Cependant, la jurisprudence est favorable aux usagers de la route qui contestent les retraits de points. Les Tribunaux rendent régulièrement des décisions qui annulent les mesures de retraits de points irrégulières.
En droit administratif français, le recours gracieux et le recours hiérarchique sont des recours administratifs que peuvent exercer les administrés contre une décision prise par une autorité administrative. Il s'agit en fait d'une demande de réexamen du dossier par l'administration qui se distingue donc du recours contentieux qui est formé devant le juge administratif.

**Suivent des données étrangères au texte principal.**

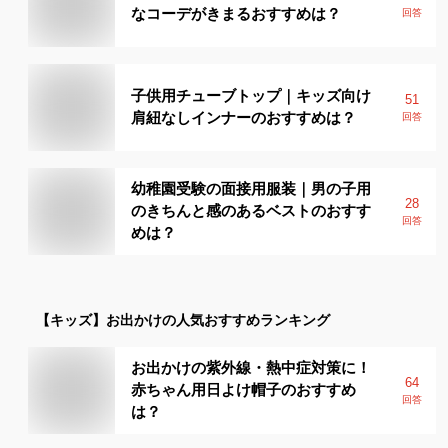
なコーデがきまるおすすめは？
回答
子供用チューブトップ｜キッズ向け
51
肩紐なしインナーのおすすめは？
回答
幼稚園受験の面接用服装｜男の子用
28
のきちんと感のあるベストのおすす
回答
めは？
【キッズ】
お出かけ
の人気おすすめランキング
お出かけの紫外線・熱中症対策に！
64
赤ちゃん用日よけ帽子のおすすめ
回答
は？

Il est possible de former un recours gracieux puis un recours hiérarchique, ou bien uniquement un recours hiérarchique.
De tels recours précèdent généralement un recours contentieux, mais en l'absence de texte précis, il ne n'existe aucune obligation de faire précéder le recours contentieux d'un recours gracieux.
Certains domaines sont cependant soumis au principe du recours administratif préalable obligatoire (RAPO). C'est notamment le cas :
Un rapport du Conseil d'État, en 2008, préconisait d'étendre ces cas afin de diminuer le recours à la voie contentieuse dans certains types de litiges.
En principe, le juge administratif doit être saisi dans les 2 mois suivant la décision prise par une administration. Cependant, si un recours administratif est exercé, l'administré dispose d'un délai supplémentaire de 2 mois pour saisir le juge.
En vertu d'une décision récente du Conseil d'Etat du 7 octobre 2009, M. Ouahrirou, « lorsque, dans le délai initial du recours contentieux ouvert à l'encontre d'une décision administrative, sont exercés contre cette décision un recours gracieux et un recours hiérarchique, le délai du recours contentieux, prorogé par l'exercice de ces recours administratifs, ne recommence à courir à l'égard de la décision initiale que lorsqu'ils ont été l'un et l'autre rejetés ».
Cette décision du Conseil d'État revient sur une ancienne jurisprudence qui ne permettait de suspendre le délai de recours contentieux qu'une fois en cas de recours gracieux suivi d'un recours hiérarchique. Le requérant était dans l'obligation de saisir le juge concomitamment à son second recours administratif pour ne pas risquer, en cas de rejet de ce dernier, d'être jugé forclos dans son recours devant le juge. Désormais le délai de recours contentieux de deux mois ne repart à zéro qu'à compter du rejet du dernier recours administratif présenté.
L'administration dispose en principe d'un délai de 2 mois, à compter de la réception du recours administratif, pour y répondre.
A défaut, son silence signifie un rejet implicite du recours.
En cas de rejet implicite ou explicite, il est possible de faire un recours contentieux devant le juge administratif dans un délai de 2 mois.